Keramaian ini benar-benar membuat dadaku sesak! Aku hanya bisa mengamati sekelilingku! Tubuhku tak mampu kugerakkan! Argh! Kutolehkan kepalaku ke arah kanan dan kau ingin tahu apa yang kulihat?!
Seorang gadis berumur sekitar 15 tahun kuduga – dengan bergairah membelai si lelaki tua itu. Bukan! Bukan! Bukan dia yang membelai tetapi lelaki itu yang terus menggerayangi tubuhnya. Bodoh sekali gadis itu, kupikir. Kuamati dengan semakin seksama. Kupelototi mereka berdua hingga si gadis menyadari keberadaanku sepertinya. Matanya sendu – menatap dingin tepat menembak bola mataku.
Ssstt..!!!
Aku terpaku. Ya, aku sekarang seperti sebuah paku yang ditancapkan sangat dalam! Sangat dalam, hingga ku tak sanggup bernapas! Argh! Apa ini?! Gadis itu sudah berada tepat di hadapanku. Dia mencekikku! Dia mencekikku sekuat tenaganya. Tenaga? Apa ini namanya tenaga? Dia sama sekali tidak punya itu…
Kuhempaskan tubuh gadis itu ke kubangan itu. Ringan sekali dia, pikirku. Dan sekarang dia menatapku kembali namun dengan tatapan yang tak dapat didefinisikan oleh kamusku. Kucoba untuk membalas tatapannya. Aku pun masuk ke dalam tubuhnya melewati sela-sela matanya yang sipit.
Klik!
“Aku mengenal tubuh ini!” Teriakku dalam hati. Gadis yang selama 15 tahun bersamaku. Itu dia. Dia yang telah mengorbankan segalanya untukku. Tidak! Tidak semuanya, aku berdalih. Dia tidak pernah mau menuruti kata-kataku.

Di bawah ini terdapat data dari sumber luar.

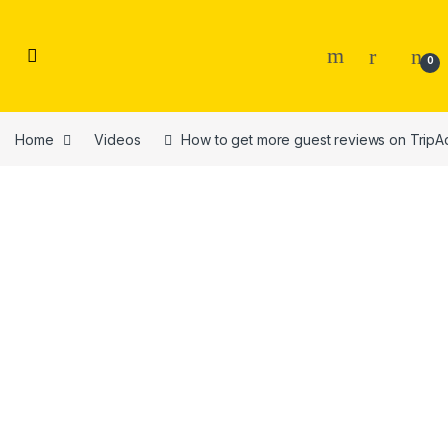
Skip to navigation
Skip to content
0
Home
Videos
How to get more guest reviews on TripA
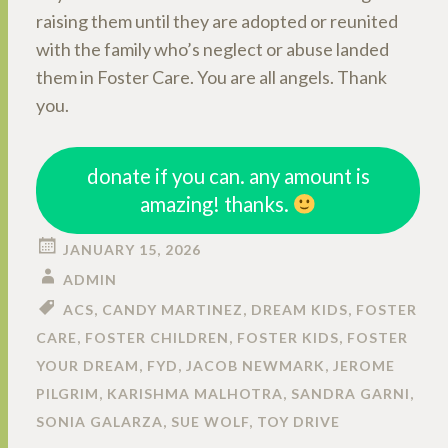
raising them until they are adopted or reunited
with the family who’s neglect or abuse landed
them in Foster Care. You are all angels. Thank
you.
donate if you can. any amount is
amazing! thanks.
JANUARY 15, 2026
ADMIN
ACS
,
CANDY MARTINEZ
,
DREAM KIDS
,
FOSTER
CARE
,
FOSTER CHILDREN
,
FOSTER KIDS
,
FOSTER
YOUR DREAM
,
FYD
,
JACOB NEWMARK
,
JEROME
PILGRIM
,
KARISHMA MALHOTRA
,
SANDRA GARNI
,
SONIA GALARZA
,
SUE WOLF
,
TOY DRIVE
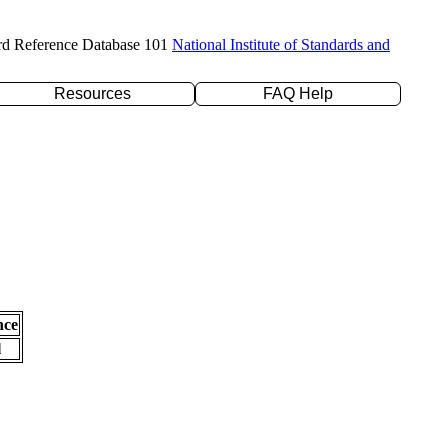
rd Reference Database 101
National Institute of Standards and
Resources
FAQ Help
nce
l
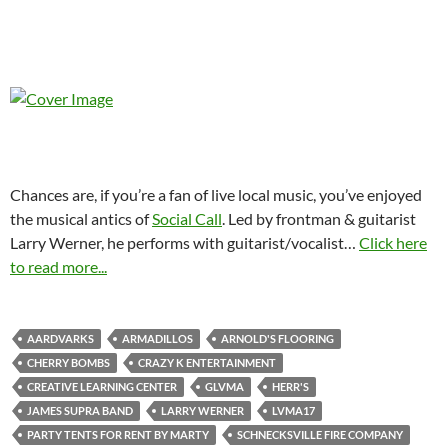
Chances are, if you’re a fan of live local music, you’ve enjoyed
the musical antics of
Social Call
. Led by frontman & guitarist
Larry Werner, he performs with guitarist/vocalist
…
Click here
to read more...
AARDVARKS
ARMADILLOS
ARNOLD'S FLOORING
CHERRY BOMBS
CRAZY K ENTERTAINMENT
CREATIVE LEARNING CENTER
GLVMA
HERR'S
JAMES SUPRA BAND
LARRY WERNER
LVMA17
PARTY TENTS FOR RENT BY MARTY
SCHNECKSVILLE FIRE COMPANY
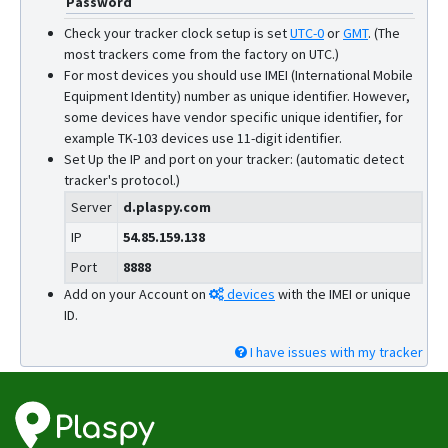
Password
W07
Check your tracker clock setup is set
UTC-0
or
GMT
.
(The
W10SA
most trackers come from the factory on UTC.)
For most devices you should use IMEI (International Mobile
Equipment Identity) number as unique identifier. However,
some devices have vendor specific unique identifier, for
example TK-103 devices use 11-digit identifier.
Set Up the IP and port on your tracker: (automatic detect
tracker's protocol.)
Server
d.plaspy.com
IP
54.85.159.138
Port
8888
Add on your Account on
devices
with the IMEI or unique
ID.
I have issues with my tracker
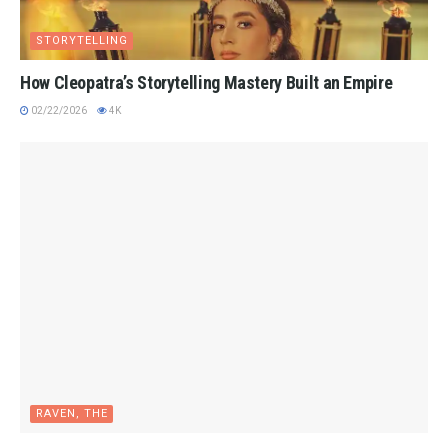
STORYTELLING
How Cleopatra’s Storytelling Mastery Built an Empire
02/22/2026
4K
RAVEN, THE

Kuberusaha sekuat tenaga untuk keluar dari tubuhnya ini. Aku tak mau bertemu dengan dia lagi. Aku tak mau terkurung dalam tubuhnya. Aku tak mau mengikuti kemana tubuhnya pergi. Aku tak mau ikut menciptakan jejak langkahnya.
Kucoba dan kucoba lagi untuk lepas dari tubuhnya yang harum namun membuatku ingin muntah!
“Argh!” Aku berteriak sekeras-kerasnya.
Dengan ta terduga aku lepas darinya. Tubuhku terhempas ke tempat yang kontras dengan yang semula. Gelap di sini. Terdengar olehku seperti nyanyian-nyanyian tak karuan dari sudut jalan sana. Penasaran aku sehingga kakiku melangkah ke sudut jalan sana. Kulihat segerombolan anak laki-laki. Kuduga umur mereka pasti 13 tahunan.
“Cari siapa, Kak?” Seorang anak laki-laki dengan sepuntung rokok di sela-sela jari telunjuk dan jari tengahnya tersenyum padaku. Aku hanya membalas senyumannya dengan perasaan agak ngeri. Kemudian, kualihkan pandanganku ke arah seorang anak laki-laki yang dengan lelapnya tidur menelungkup di atas kardus-kardus tak jauh dari mereka.
“Kakak cari dia?” anak lelaki tadi kembali bertanya padaku sambil mengacungkan tangannya ke anak laki-laki yang terlelap itu.
Tak kugubris pertanyaan anak itu. Aku melanjutkan langkahku ke arah anak lelaki yang terlelap itu. Batinku berkata: aku mengenalnya. Kusentuh tubuhnya mencoba membangunkannya. Namun, kusadari tubuhku dikerumuni oleh ulat-ulat menjijikkan! Aku hanya bisa menelan ludah. Kubiarkan ulat-ulat ini menggerogoti tubuhku akan tetapi sesekali aku mengusir ulat-ulat ini, tak rela!
Tetap teguh aku berjongkok di dekat anak laki-laki itu. Anak itu sepertinya tidak menyadari keberadaanku. Dia benar-benar asyik dengan mimpinya. Kugoyang-goyangkan sekali lagi tubuhnya. Kau tak mau ikut denganku, begitulah kira-kira hatiku berbicara.
Ingin kusentuh lagi tubuhnya akan tetapi kali ini aku hanya seperti seseorang yang ingin menangkap angin. Tidak ada lagi tubuh itu. Hanya terdengar suara seret sandal dari kejauhan. Dia telah pergi.. Dia telah pergi, hatiku berulang mengatakan itu.
Aku menyadari semua ini. Ya, aku bisa menyadari ini. Tidak. Aku sama sekali tidak bisa menyadari apa ini sebenarnya. Tidak. Aku menyadarinya. Air mataku jatuh satu-satu tanpa ujung. Air mata ini tidak mengenai apa pun. Air mata ini tidak punya tempat mendarat. Karenanya kucoba menyediakan tempat mendarat bagi air mataku ini. Argh! Telapak tanganku pun ditembus oleh air mata ini.